Top of Supplied material

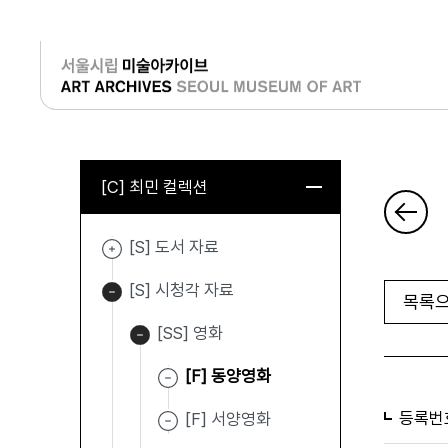
로그인
[C] 최민 컬렉션
[S] 도서 자료
[S] 시청각 자료
목록으
[SS] 영화
[F] 동양영화
등록번
[F] 서양영화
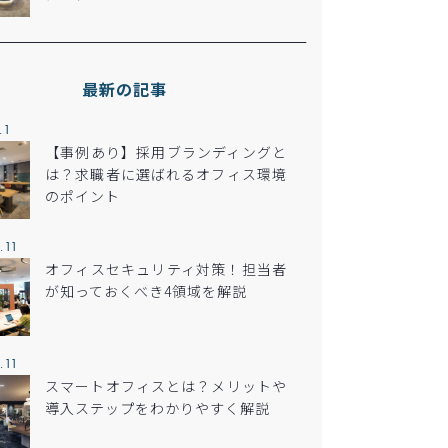
最新の記事
.1
【事例あり】採用ブランディングと
は？求職者に選ばれるオフィス環境
のポイント
.11
オフィスセキュリティ対策！担当者
が知っておくべき4領域を解説
.11
スマートオフィスとは？メリットや
導入ステップをわかりやすく解説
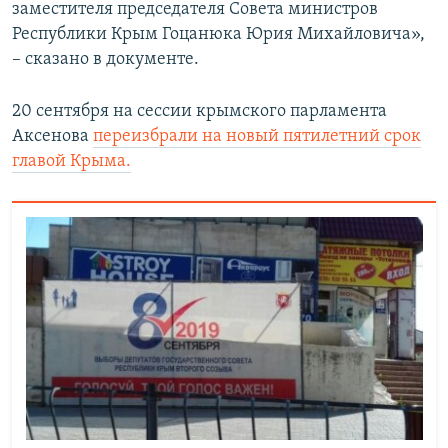
заместителя председателя Совета министров
Республики Крым Гоцанюка Юрия Михайловича»,
– сказано в документе.
20 сентября на сессии крымского парламента
Аксенова
переизбрали на новый пятилетний срок
главой Крыма.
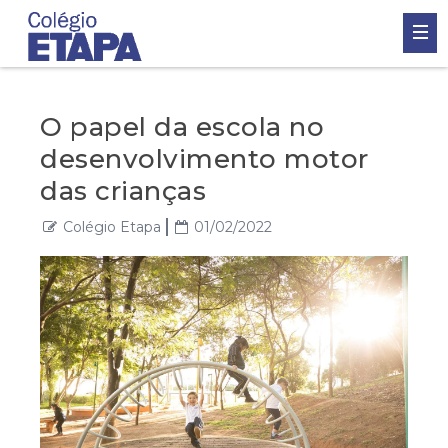
O papel da escola no
desenvolvimento motor
das crianças
Colégio Etapa
01/02/2022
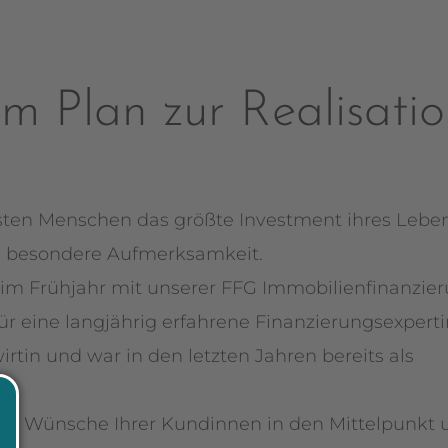
m Plan zur Realisatio
isten Menschen das größte Investment ihres Lebe
ng besondere Aufmerksamkeit.
r im Frühjahr mit unserer FFG Immobilienfinanzi
ür eine langjährig erfahrene Finanzierungsexper
rtin und war in den letzten Jahren bereits als
r die Wünsche Ihrer Kundinnen in den Mittelpunkt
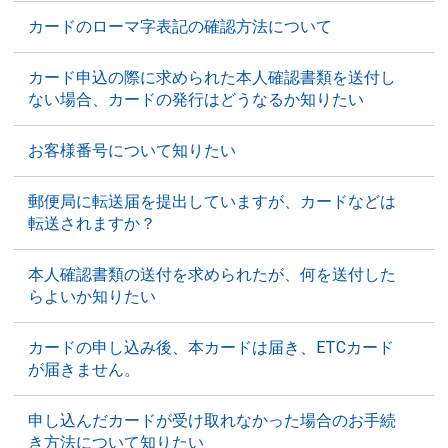
カードのローマ字表記の確認方法について
カード申込の際に求められた本人確認書類を送付し
ない場合、カードの発行はどうなるか知りたい
お客様番号について知りたい
郵便局に転送届を提出していますが、カードなどは
転送されますか？
本人確認書類の送付を求められたが、何を送付した
らよいか知りたい
カードの申し込み後、本カードは届き、ETCカード
が届きません。
申し込んだカードが受け取れなかった場合のお手続
き方法について知りたい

Bottom of Supplied material

What is needed is an exact copy of every entry, with the pictures removed.

[Exercise output]
로그인
[C] 최민 컬렉션
[S] 도서 자료
[S] 시청각 자료
목록으
[SS] 영화
[F] 동양영화
등록번
[F] 서양영화
最新の記事
.1
【事例あり】採用ブランディングと
は？求職者に選ばれるオフィス環境
のポイント
.11
オフィスセキュリティ対策！担当者
が知っておくべき4領域を解説
.11
スマートオフィスとは？メリットや
導入ステップをわかりやすく解説
заместителя председателя Совета министров
Республики Крым Гоцанюка Юрия Михайловича»,
– сказано в документе.
20 сентября на сессии крымского парламента
Аксенова
переизбрали на новый пятилетний срок
главой Крыма.
O papel da escola no
desenvolvimento motor
das crianças
Colégio Etapa
01/02/2022
m Plan zur Realisatio
isten Menschen das größte Investment ihres Lebe
ng besondere Aufmerksamkeit.
r im Frühjahr mit unserer FFG Immobilienfinanzi
ür eine langjährig erfahrene Finanzierungsexper
rtin und war in den letzten Jahren bereits als
r die Wünsche Ihrer Kundinnen in den Mittelpunkt
カードのローマ字表記の確認方法について
カード申込の際に求められた本人確認書類を送付し
ない場合、カードの発行はどうなるか知りたい
お客様番号について知りたい
郵便局に転送届を提出していますが、カードなどは
転送されますか？
本人確認書類の送付を求められたが、何を送付した
らよいか知りたい
カードの申し込み後、本カードは届き、ETCカード
が届きません。
申し込んだカードが受け取れなかった場合のお手続
き方法について知りたい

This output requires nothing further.